Ce « livre blanc » ukrainien inédit, que Reuters a pu consulter, appelle les Vingt-Sept à adopter une posture plus offensive et autonome dans la guerre économique contre le Kremlin. Parmi les recommandations figurent la saisie accélérée des actifs russes gelés et leur transfert vers l’Ukraine, l’extension extraterritoriale des sanctions européennes, et, surtout, l’imposition de sanctions secondaires visant des pays tiers qui achètent encore du pétrole russe, comme la Chine ou l’Inde.
Ces propositions marqueraient une rupture avec la prudence traditionnelle de l’UE en matière de sanctions, jusque-là réticente à cibler les partenaires commerciaux de Moscou au-delà de ses frontières. L’Ukraine appelle également à réformer les règles de décision au sein du Conseil européen pour éviter les blocages par des États membres.
Ce plaidoyer intervient alors que Kiev digère difficilement la décision de Donald Trump, prise après un appel téléphonique avec Vladimir Poutine, de ne pas imposer de nouvelles sanctions américaines. Selon une source informée de la conversation, Trump aurait déclaré aux dirigeants européens et ukrainiens qu’il préférait « laisser du temps aux discussions ». Un virage qui met à mal les efforts de coordination transatlantique poursuivis depuis 2022.

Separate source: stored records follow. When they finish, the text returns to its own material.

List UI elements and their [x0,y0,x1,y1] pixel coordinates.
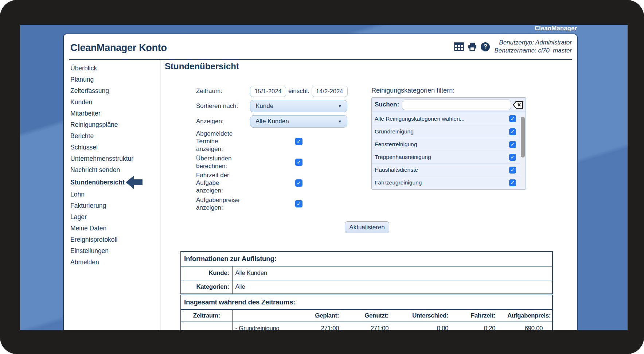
info-table: Informationen zur Auflistung: Kunde: All… [180,251,553,294]
active-item-arrow-icon [126,176,143,189]
sidebar-item-ueberblick[interactable]: Überblick [70,63,160,74]
sidebar-item-meine-daten[interactable]: Meine Daten [70,223,160,234]
totals-table: Insgesamt während des Zeitraums: Zeitrau… [180,295,553,330]
sidebar-item-zeiterfassung[interactable]: Zeiterfassung [70,85,160,97]
aufgabenpreise-checkbox[interactable] [295,200,303,207]
category-item-treppenhausreinigung[interactable]: Treppenhausreinigung [372,151,520,163]
zeitraum-label: Zeitraum: [196,87,250,95]
col-empty [232,310,290,322]
table-title-row: Insgesamt während des Zeitraums: [181,295,553,310]
table-header-row: Zeitraum: Geplant: Genutzt: Unterschied:… [181,310,553,322]
cell-unterschied: 0:00 [391,322,451,330]
ueberstunden-label: Überstunden berechnen: [196,154,242,171]
fahrzeit-label: Fahrzeit der Aufgabe anzeigen: [196,171,242,195]
app-window: CleanManager Konto ? Benutzertyp: Admini… [63,34,578,330]
cell-kategorie: - Grundreinigung [232,322,290,330]
category-item-checkbox[interactable] [509,179,516,186]
table-title-row: Informationen zur Auflistung: [181,252,553,266]
sidebar-item-label: Stundenübersicht [70,177,125,188]
sidebar-item-mitarbeiter[interactable]: Mitarbeiter [70,108,160,119]
search-label: Suchen: [375,101,399,108]
update-button[interactable]: Aktualisieren [345,221,389,233]
cell-aufgabenpreis: 690,00 [498,322,553,330]
table-icon[interactable] [454,42,464,51]
totals-table-title: Insgesamt während des Zeitraums: [181,295,553,310]
sidebar-item-abmelden[interactable]: Abmelden [70,257,160,268]
user-type: Benutzertyp: Administrator [494,39,572,47]
scrollbar-track[interactable] [521,114,525,188]
screen-frame: CleanManager CleanManager Konto ? [0,0,644,354]
info-row-label: Kunde: [181,266,232,280]
sidebar-item-reinigungsplaene[interactable]: Reinigungspläne [70,119,160,131]
category-item-checkbox[interactable] [509,167,516,174]
category-item-checkbox[interactable] [509,154,516,161]
cell-genutzt: 271:00 [342,322,391,330]
app-title: CleanManager Konto [70,42,167,54]
abgemeldete-termine-label: Abgemeldete Termine anzeigen: [196,129,242,154]
category-item-label: Treppenhausreinigung [375,154,431,160]
category-item-checkbox[interactable] [509,115,516,122]
sidebar-item-kunden[interactable]: Kunden [70,97,160,108]
sidebar-item-schluessel[interactable]: Schlüssel [70,142,160,153]
page-title: Stundenübersicht [165,61,239,71]
col-genutzt: Genutzt: [342,310,391,322]
sidebar-item-berichte[interactable]: Berichte [70,131,160,142]
category-item-haushaltsdienste[interactable]: Haushaltsdienste [372,163,520,176]
info-row-value: Alle Kunden [232,266,553,280]
cell-fahrzeit: 0:20 [451,322,498,330]
sidebar-item-lager[interactable]: Lager [70,211,160,223]
aufgabenpreise-label: Aufgabenpreise anzeigen: [196,195,242,212]
info-table-title: Informationen zur Auflistung: [181,252,553,266]
show-label: Anzeigen: [196,118,250,125]
sidebar-item-fakturierung[interactable]: Fakturierung [70,200,160,211]
col-aufgabenpreis: Aufgabenpreis: [498,310,553,322]
cell-geplant: 271:00 [290,322,342,330]
col-unterschied: Unterschied: [391,310,451,322]
date-from-input[interactable] [250,86,286,97]
cell-zeitraum [181,322,232,330]
table-row: - Grundreinigung 271:00 271:00 0:00 0:20… [181,322,553,330]
sidebar-item-stundenuebersicht[interactable]: Stundenübersicht [70,176,160,189]
help-icon[interactable]: ? [481,42,490,51]
sort-select[interactable]: Kunde [250,100,347,112]
scrollbar-thumb[interactable] [521,117,525,157]
col-geplant: Geplant: [290,310,342,322]
category-filter-title: Reinigungskategorien filtern: [371,87,526,94]
user-info: Benutzertyp: Administrator Benutzername:… [494,39,572,55]
category-item-checkbox[interactable] [509,128,516,135]
date-to-input[interactable] [312,86,348,97]
category-item-grundreinigung[interactable]: Grundreinigung [372,125,520,138]
sidebar-item-nachricht-senden[interactable]: Nachricht senden [70,164,160,176]
abgemeldete-termine-checkbox[interactable] [295,138,303,145]
search-input[interactable] [402,100,511,110]
clear-search-icon[interactable] [513,101,523,109]
category-item-fensterreinigung[interactable]: Fensterreinigung [372,138,520,151]
user-name: Benutzername: cl70_master [494,47,572,55]
show-select[interactable]: Alle Kunden [250,115,347,128]
category-filter: Reinigungskategorien filtern: Suchen: [371,87,526,190]
category-item-label: Fensterreinigung [375,141,417,148]
category-item-alle[interactable]: Alle Reinigungskategorien wählen... [372,112,520,125]
table-row: Kunde: Alle Kunden [181,266,553,280]
category-list: Alle Reinigungskategorien wählen... Grun… [372,112,526,189]
info-row-value: Alle [232,280,553,294]
category-item-fahrzeugreinigung[interactable]: Fahrzeugreinigung [372,176,520,189]
category-item-label: Fahrzeugreinigung [375,179,422,186]
printer-icon[interactable] [468,42,477,51]
sidebar-item-einstellungen[interactable]: Einstellungen [70,245,160,257]
category-filter-panel: Suchen: Alle Reinigungskategorien wählen… [371,97,526,190]
brand-label: CleanManager [535,25,577,32]
show-select-value: Alle Kunden [255,118,289,125]
sidebar-item-planung[interactable]: Planung [70,74,160,85]
sort-select-value: Kunde [255,102,273,110]
category-item-checkbox[interactable] [509,141,516,148]
sidebar-item-lohn[interactable]: Lohn [70,189,160,200]
desktop-background: CleanManager CleanManager Konto ? [20,25,628,330]
category-item-label: Alle Reinigungskategorien wählen... [375,116,464,122]
main-content: Stundenübersicht Zeitraum: einschl. Sort… [160,60,577,330]
sidebar-item-ereignisprotokoll[interactable]: Ereignisprotokoll [70,234,160,245]
fahrzeit-checkbox[interactable] [295,179,303,187]
sidebar-item-unternehmensstruktur[interactable]: Unternehmensstruktur [70,153,160,164]
category-item-label: Haushaltsdienste [375,167,418,173]
ueberstunden-checkbox[interactable] [295,159,303,166]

Face à cette inertie américaine, l’Union européenne et le Royaume-Uni ont tout de même annoncé mardi de nouvelles mesures punitives à l’encontre de la Russie, visant notamment la « flotte fantôme » pétrolière et les violations liées aux droits humains. Mais Bruxelles s’interroge désormais ouvertement sur la nécessité de prendre le relais stratégique d’un partenaire américain devenu imprévisible.
Le document ukrainien note d’ailleurs que Washington a « pratiquement cessé » de participer aux plateformes intergouvernementales sur les sanctions, a suspendu certains groupes de travail et réaffecté des experts-clés à d’autres priorités. Il évoque également l’incertitude entourant deux projets de sanctions, portés respectivement par le gouvernement américain et le sénateur Lindsey Graham, tous deux gelés à ce stade.
« L’UE ne doit pas attendre l’aval des États-Unis pour agir », insiste un haut responsable ukrainien. « Si l’Amérique se retire, c’est un choc pour notre camp. Mais cela doit pousser l’Europe à se tenir debout. »
Car si l’UE ne dispose pas de la puissance financière du dollar, elle conserve un levier commercial important vis-à-vis de la Russie. Selon Craig Kennedy, spécialiste de l’économie russe à Harvard, « l’Europe a plus d’atouts qu’elle ne le pense » et pourrait empêcher tout retour en grâce des capitaux étrangers à Moscou si elle maintient ses lignes rouges.
Avec ce livre blanc, Kiev cherche donc à catalyser une réponse européenne coordonnée, durable et décisive. Un message clair au moment où l’unité occidentale vacille.